§ **EXERCISE AIM**
Restate word for word the opening line of the data below and every line after it until the line with "Кнопки взрывозащищенные", that line too, but not the pictures.

§ **EXTRACTED INFORMATION**
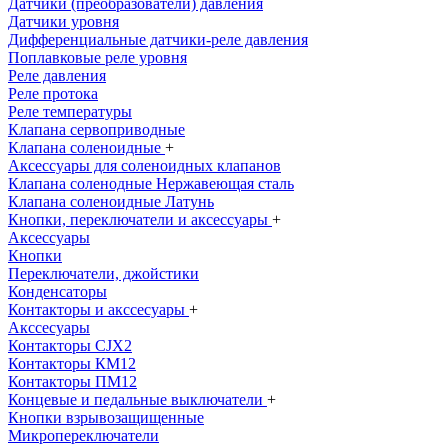
Датчики (преобразователи) давления
Датчики уровня
Дифференциальные датчики-реле давления
Поплавковые реле уровня
Реле давления
Реле протока
Реле температуры
Клапана сервоприводные
Клапана соленоидные
+
Аксессуары для соленоидных клапанов
Клапана соленодные Нержавеющая сталь
Клапана соленоидные Латунь
Кнопки, переключатели и аксессуары
+
Аксессуары
Кнопки
Переключатели, джойстики
Конденсаторы
Контакторы и акссесуары
+
Акссесуары
Контакторы CJX2
Контакторы КМ12
Контакторы ПМ12
Концевые и педальные выключатели
+
Кнопки взрывозащищенные
Микропереключатели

§ **RESULT FOR THIS TASK**
Датчики (преобразователи) давления
Датчики уровня
Дифференциальные датчики-реле давления
Поплавковые реле уровня
Реле давления
Реле протока
Реле температуры
Клапана сервоприводные
Клапана соленоидные
+
Аксессуары для соленоидных клапанов
Клапана соленодные Нержавеющая сталь
Клапана соленоидные Латунь
Кнопки, переключатели и аксессуары
+
Аксессуары
Кнопки
Переключатели, джойстики
Конденсаторы
Контакторы и акссесуары
+
Акссесуары
Контакторы CJX2
Контакторы КМ12
Контакторы ПМ12
Концевые и педальные выключатели
+
Кнопки взрывозащищенные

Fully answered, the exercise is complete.